As economist David Rosenberg pointed out, ‘about 90% of the core CPI was +0.2% in June (+2% YoY), and 10% of it jumped over 5% (+20% YoY). Autos (used, new, rentals), airlines, movies, hotels — there’s your inflation. The skew is unprecedented.’ Used cars are the poster child of this skewed inflation, with used car price increases leaving even the ‘70s data in the dust.
The problem with this argument is cleverly summed up by this sarcastic comment, which is circulating on social media: ‘If you exclude all the things with rising prices, there is no inflation!’ Indeed…
The inflationists do acknowledge the poor comparison to 2020, though. But they point out the accelerating rate of month-over-month inflation, which isn’t subject to the problems of comparing to 2020. It compares June 2021 to May 2021, not June 2021 to June 2020.
What does a monthly view reveal? Well, if inflation continues at the June pace, the US would have 11% annual inflation! We’re talking about a double-digit inflation rate. Suddenly that 0.9% isn’t so small, is it?
More importantly, the monthly inflation data seems to be accelerating fairly steadily:
Jan: 0.3
Feb: 0.4
Mar: 0.6
Apr: 0.8
May: 0.6
Jun: 0.9
Bloomberg pointed out that ‘In the three months through June, the core CPI increased at a more than 8% annualized rate, the fastest since the early 1980s.’ In other words, if inflation continues at the same pace as between April and June, which are unaffected by the base year effects of year-over-year data, we get 8% inflation.
To put it simply, devastating rates of inflation are already here. The question now is whether they’ll continue.
Part of the answer lies in producer prices, leading to consumer prices as companies pass on the burden. Well, last week, the data revealed US producer prices soared 1% month-over-month and 7.3% year-over-year. That’s faster than CPI.
In the last 10 years, the Producer Price Index has only managed a year-over-year high of just over 3%, so we’re more than double the previous decade’s highs.
Interestingly, while services prices for businesses rose less than a per cent month-over-month, goods prices surged 1.2%.
That’s a review of the data. Next came the kerfuffle over the reaction.
Should central bankers pump billions into financial markets and keep interest rates near zero when inflation is at 5%? Some would call it insanity.

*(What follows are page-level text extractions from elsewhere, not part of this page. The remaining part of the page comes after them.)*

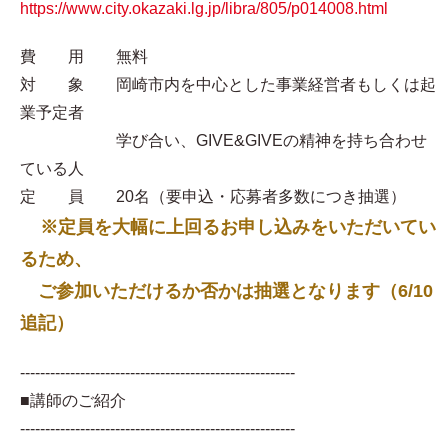
https://www.city.okazaki.lg.jp/libra/805/p014008.html
費 用 無料
対 象 岡崎市内を中心とした事業経営者もしくは起
業予定者
学び合い、GIVE&GIVEの精神を持ち合わせ
ている人
定 員 20名（要申込・応募者多数につき抽選）
※定員を大幅に上回るお申し込みをいただいてい
るため、
ご参加いただけるか否かは抽選となります（6/10
追記）
-------------------------------------------------------
■講師のご紹介
-------------------------------------------------------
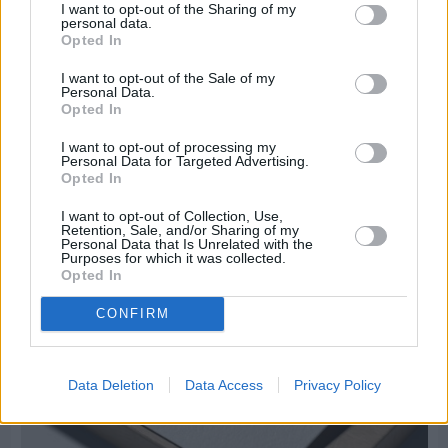
I want to opt-out of the Sharing of my
personal data.
Opted In
I want to opt-out of the Sale of my
Personal Data.
Opted In
Πριν 6 ημέρες
Μία μικρή αλλά αναγκαία ανάπαυλα για την
I want to opt-out of processing my
Personal Data for Targeted Advertising.
ομάδα του «Πολίτη»
Opted In
I want to opt-out of Collection, Use,
Retention, Sale, and/or Sharing of my
Personal Data that Is Unrelated with the
Purposes for which it was collected.
Opted In
CONFIRM
Data Deletion
Data Access
Privacy Policy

US Federal Reserve Chair Jerome Powell admitted that tapering QE was being discussed, which was enough to send stock markets stumbling, for a while.
But Chicago Fed President Charles Evans said ‘inflation upside risk is not as strong as I’d like it’ and ‘more persistent inflation wouldn’t be bad’. This is an odd statement given inflation is more than two and a half times the 2% target on a year-over-year basis and five and a half times the annualised June increase.
At some point, if inflation continues, central bankers will be forced to raise interest rates. But when?
Because financial markets effectively price future outcomes, it’s possible to derive the presumed probability of various events based on the market price of assets. And the ‘market-implied Fed rate at end of 2022’ measure was at 0.5%, having doubled since January. That means the market expects one rate hike in the next 18 months.
After an initial spike on the day inflation was revealed, the yields on US bonds ended up falling even lower over the subsequent two days. With inflation rates above 5%, the 30-year treasury yield dropped below 2%…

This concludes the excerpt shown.